Sunday, June 14, 2009

I felt fire in my veins and the cold hit of metal on my palm like a rush of blood.

Mom and I stood on the front porch of our big white country house, complete with wrap around porch and detached garage. The large garden and cow pasture straight out in front of us. The sun rising warm and softly to the east on that frosty morning.

I stood with my arms crossed over my chest, leaning against a porch column, solem faced. I could smell the coffee and the breakfast bacon and sausage on his breathe as he kissed my cheek and gave me a sweet reasuring smile. Then Dad kissed mom goodbye just as he did every morning for awhile now.
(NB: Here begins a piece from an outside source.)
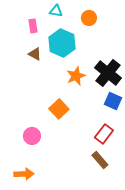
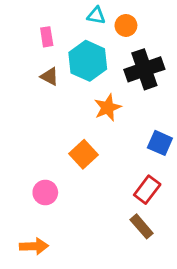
cyan triangle: (56, 11) -> (96, 16), moved
black cross: (108, 73) -> (144, 69), moved, turned 32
Mom and I stood there on the portch together and watched as he and the boys crawled into the big rusty old car, waving as they pulled out of the driveway.

It was the same as every morning. Day after day mom and I would stand on that big front porch and stare off into the country lost in our own thoughts, saying silent prayers that they would come safely home today. For some reason today felt different. It was freezing outside; the snow banks were tall and the roads were icy. The snow plow hadnt been by in days. Something was nagging and tugging on my soul. I waited a moment extra. . . . .nothing.
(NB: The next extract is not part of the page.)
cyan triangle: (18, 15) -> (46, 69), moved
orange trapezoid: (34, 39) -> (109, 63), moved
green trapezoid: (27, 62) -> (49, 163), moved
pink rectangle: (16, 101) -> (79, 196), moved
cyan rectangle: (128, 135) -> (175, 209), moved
As I turned to go inside the house, I heard it. Screeching tires and a crash. Mom was instantly at the door in front of me. We made eye contact. Moms eyes filled with dread as she said, "I knew it." What we didnt expect was more screeching tires . . . another crash and then . . . another. Comfusion and fear flooded my head. As I ran around to the side of the house I heard more tire burns and more crashing.
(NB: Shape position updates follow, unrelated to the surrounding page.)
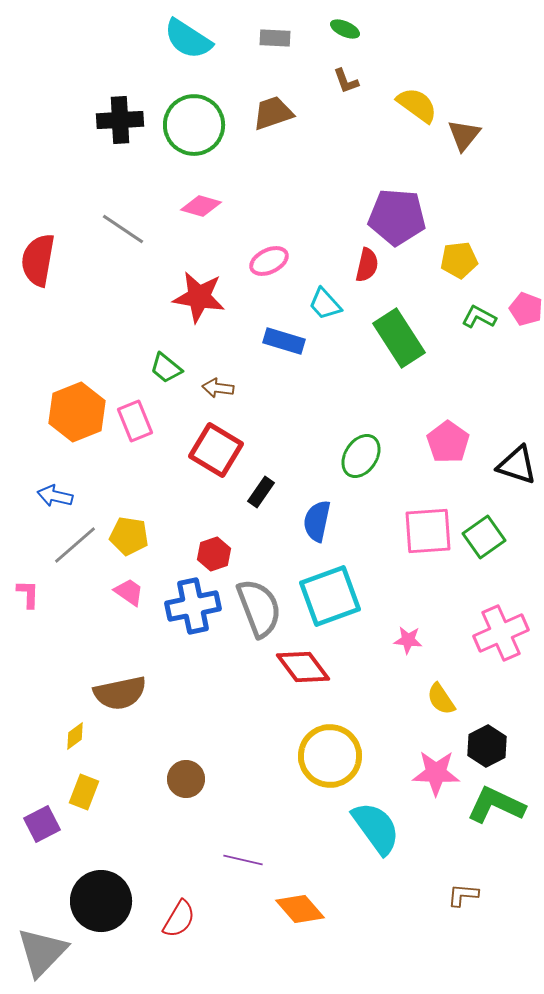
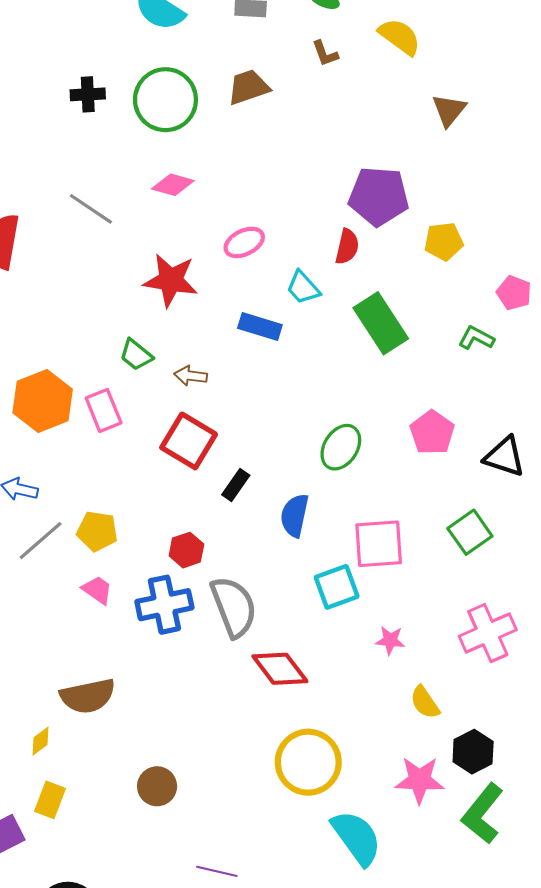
yellow semicircle: (417, 105) -> (400, 37), moved
black cross: (120, 120) -> (88, 94), size x0.7
green L-shape: (479, 317) -> (476, 338), moved
pink square: (428, 531) -> (379, 544), moved
cyan square: (330, 596) -> (337, 587), moved, size x0.7
green L-shape: (496, 805) -> (483, 814), turned -76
As I rounded the side of the house and looked back out at the long winding steep hill that lead away from the house towards town, my blood frooze. Dads car was facing back down the hill, but it wasnt moving anymore. The nose was pushed deep into a snow bank. I could see Matts shoes up on the dash, shins pressed up against the windshield. I couldnt see dads face through the broken windshield, his head, on impact, must have been what shattered the glass.

Thats when I noticed him. Climbing out from behind the driver seat of the long old gold cadilac that sat mangled behind dads car was a really tall, well built good looking man, mid thirtys with dark hair, in a black trench coat. He took aim at the snow drifts along the side of the road. I saw what moved like a deer, running and jumping through the ditch and over the snow banks. With every fire, he'd duck but kept running faster. Beau!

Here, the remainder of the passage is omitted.